- Born: Louise Félicité Julie Reynders 9 September 1821 Brussels
- Died: 22 April 1874 (aged 52) Paris
- Other names: Louise Le Ghait
- Occupation: Photographer
- Years active: 1850s

= Louise Leghait =

Belgian photographer (1821–1874)

Louise Leghait, also known as Louise Le Ghait (9 September 1821 - 22 April 1874), was a Belgian photographer active during the 1850s in Brussels and Paris. She is considered to be the first Belgian woman who worked as an amateur photographer.

== Personal life ==
Louise Félicité Julie Reynders was born on 9 September 1821 in Brussels. She was the daughter of Jean Paul Ferdinand Reynders, a Brussels-based merchant born in Amsterdam in 1795 who married in Tournai in 1818. In 1840, at the age of eighteen, she married Gustave Nicolas François Leghait, a landowner, in Saint-Josse-ten-Noode and had three children with him: Alfred (1841) who became the Belgian Ambassador to France in 1903, Jenny (1843) and Raoul (1845).

== Photography ==
In the mid-1850s, Louise Leghait emerged as a photographer in Brussels under the name Madame Leghait. She is considered to be Belgium's first female calotypist and amateur photographer. In 1856, she became the first woman member of the Société française de photographie. Shortly afterwards, she was awarded a medal at the l'Exposition des arts industriels de Bruxelles (Brussels Industrial Arts Exhibition), along with her male counterparts Constant Delessert, Louis Désiré Blanquart-Evrard and Louis Adolphe Humbert de Molard.

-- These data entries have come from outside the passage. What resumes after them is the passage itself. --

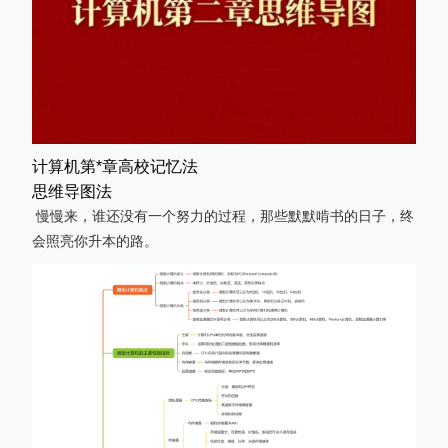
计算机第*章高校记忆法
思维导图法
慢慢来，谁还没有一个努力的过程，那些默默啃书的日子，终
会照亮你升本的路。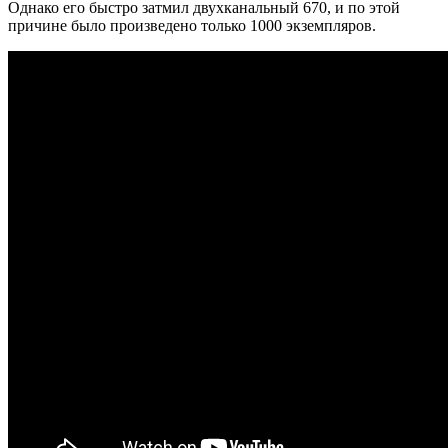
Однако его быстро затмил двухканальный 670, и по этой
причине было произведено только 1000 экземпляров.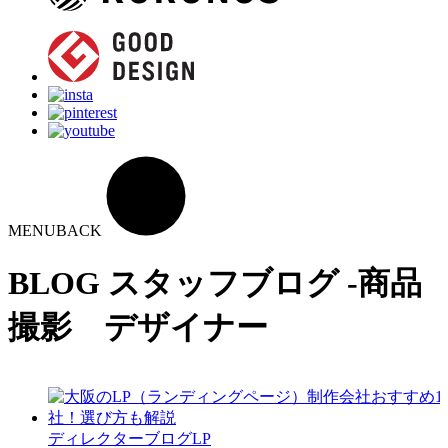
MENU
BACK
BLOG
スタッフブログ -商品
撮影 デザイナー
ディレクターブログ
LP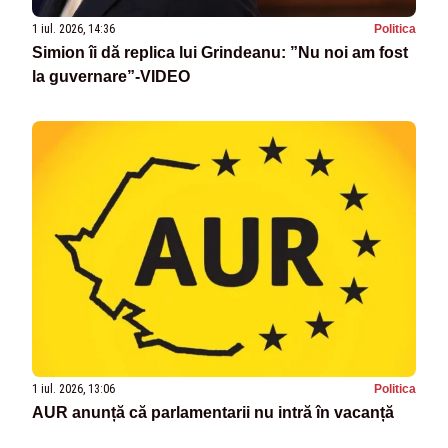
1 iul. 2026, 14:36
Politica
Simion îi dă replica lui Grindeanu: ”Nu noi am fost
la guvernare”-VIDEO
1 iul. 2026, 13:06
Politica
AUR anunță că parlamentarii nu intră în vacanță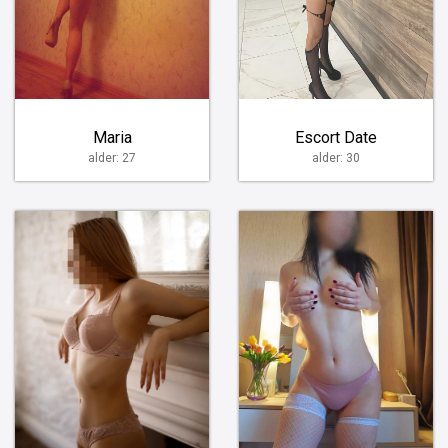
Maria
Escort Date
alder: 27
alder: 30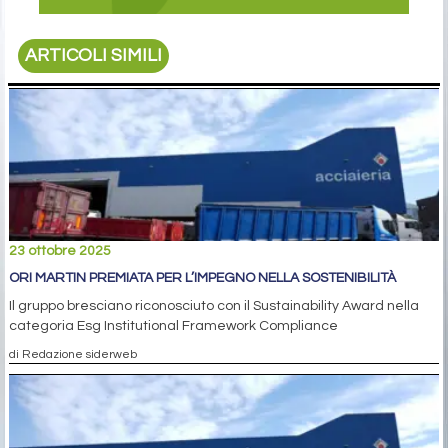
ARTICOLI SIMILI
23 ottobre 2025
ORI MARTIN PREMIATA PER L’IMPEGNO NELLA SOSTENIBILITÀ
Il gruppo bresciano riconosciuto con il Sustainability Award nella
categoria Esg Institutional Framework Compliance
di Redazione siderweb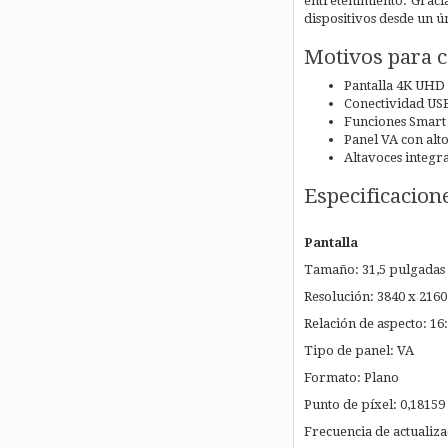
entretenimiento. Gracia
dispositivos desde un ú
Motivos para 
Pantalla 4K UHD 
Conectividad USB
Funciones Smart 
Panel VA con alto
Altavoces integr
Especificacion
Pantalla
Tamaño: 31,5 pulgadas 
Resolución: 3840 x 2160
Relación de aspecto: 16
Tipo de panel: VA
Formato: Plano
Punto de píxel: 0,1815
Frecuencia de actualiza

The following year, she presented a series of photographic views of Mechelen, Brussels and Antwerp on at the second exhibition of the Société française de photographie. The press noted that Belgium was represented by "une dame, un artiste véritable, Mme Leghait, tient le premier rang" (Mme Leghait, a woman and artist of first rank), praised her technical skill, "all the more remarkable in a woman of the world who is guided only by her love of art" stating that she "exhibited pieces that closely resemble English photographs in terms of finesse and sharpness of line". After this date, few traces of her work remain.

== Later life ==
Her youngest son Raoul died in 1871, aged only twenty-five, and her husband died the following year. Louise Leghait died two years later at her home at 12 rond-point des Champs-Élysées in Paris on 22 April 1874.

== Collections ==
Prints held by the Société française de photographie.

== Exhibitions ==

- November 1981 - February 1982. La Femme artiste: d'Elisabeth Vigée-Lebrun à Rosa Bonheur, Mont-de-Marsan, musée Despiau-Wlérick, donjon Lacataye
- 4 October 2015 - 24 January 2016. Qui a peur des femmes photographes? Paris, musée d'Orsay, musée de l'Orangerie. Works lent by the Société française de photographie.